Dr. Max Klau and Rabbi Sid Schwartz (a rabbi for whom I have enormous respect) have written an article arguing that young progressive Jews that are alienated from Israel can become connected via service learning programs, like those run by an organization called Yahel. These are programs that bring young people to Israel who do volunteer work with mizrahim, Ethiopians, Druze, etc. According to the authors, the Yahel experience is
an experience that provides a realistic, complex and nuanced understanding of a country that is talked about largely in the abstract during polarized debates back on college campuses in the States. And along with that nuanced and complex understanding emerges a genuine sense of connection.
The authors follow the story of “Jennifer,” who was raised in a home that “equated Zionism with racism. Like many secular, progressive young Americans, she spent her college years immersed in a campus culture that, at best, questioned the current policies of the state of Israel and, at worst, demonized the country as a pariah state.” But after working with Ethiopians in the Ramat Eliyahu neighborhood of Rishon Le-Tziyyon, “Jennifer” feels much more connected to Israel
“Through her service, she is encountering issues of race, gender, economic justice, immigration, and – of course – the conflict with Palestinians – as they are experienced every day in Ramat Eliyahu and beyond.”
Yes, she is – and that is the problem.
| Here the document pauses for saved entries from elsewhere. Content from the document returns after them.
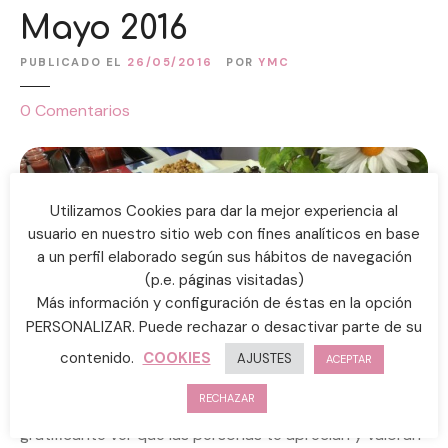
Mayo 2016
PUBLICADO EL
26/05/2016
POR
YMC
e
0
Comentarios
n
I
n
a
Utilizamos Cookies para dar la mejor experiencia al
u
usuario en nuestro sitio web con fines analíticos en base
g
a un perfil elaborado según sus hábitos de navegación
u
(p.e. páginas visitadas)
r
Más información y configuración de éstas en la opción
a
PERSONALIZAR. Puede rechazar o desactivar parte de su
c
contenido.
COOKIES
AJUSTES
ACEPTAR
i
Gracias a todos los amigos y amigas que me
ó
RECHAZAR
acompañaron en este día tan especial. Es muy
n
gratificante ver que las personas te aprecian y valoran
Y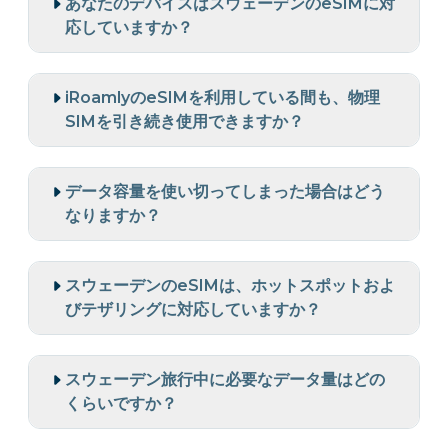
あなたのデバイスはスウェーデンのeSIMに対
応していますか？
iRoamlyのeSIMを利用している間も、物理
SIMを引き続き使用できますか？
データ容量を使い切ってしまった場合はどう
なりますか？
スウェーデンのeSIMは、ホットスポットおよ
びテザリングに対応していますか？
スウェーデン旅行中に必要なデータ量はどの
くらいですか？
Because in the Ramat Eliyahu neighborhood of Rishon, she will never observe the daily lives of Palestinians under Israeli control. She will not encounter Palestinians, except in terms of the “conflict”. Jennifer will learn more about what it is to live under Occupation by attending campus meetings of Students for Justice in Palestine and J Street U in the United States, than she will in an Israeli town that gave thirty per cent of its vote to the Likud, and almost as many votes to the racist Yahad party as to Meretz (3%). She will be closer to the West Bank experience in Ann Arbor than she will be in Rishon.
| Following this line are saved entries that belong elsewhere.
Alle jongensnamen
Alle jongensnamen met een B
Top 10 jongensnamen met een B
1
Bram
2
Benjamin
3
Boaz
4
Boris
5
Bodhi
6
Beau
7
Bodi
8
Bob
A look at Yahel’s website shows that none of the programs work with Palestinian Israelis, much less Palestinians under occupation. This is social justice “within the family”. It is not social justice for the most underprivileged group of Israeli citizens, Palestinian Israelis.
Of course, working with all underprivileged is important, and I am the first to applaud Yahel and other programs for doing that. I am not for dissing social justice programs of any sort; just as justice should be blind, so too social justice.
But service learning programs in Israel will not further young progressive students’ understanding of the core human rights/social justice issue in Israel today – the treatment of the Palestinians under Occupation. To me, it’s like telling college students during the civil rights era, “Don’t demonize the South; go and tutor its poor white children.”
Israel is constantly thinking of way to engage liberal Jews in order to divert their attention from the elephant in the room. Progressive Jews have an obligation to see what is being done in their name in Areas B and C. If they can’t visit Gaza, they should learn about the lives of Gazans, who remain under Israel’s effective control.
Service learning should not be “tikun olam washing” – a way of connecting with progressives while sweeping under the carpet the central problem facing Israel – and its supporters today.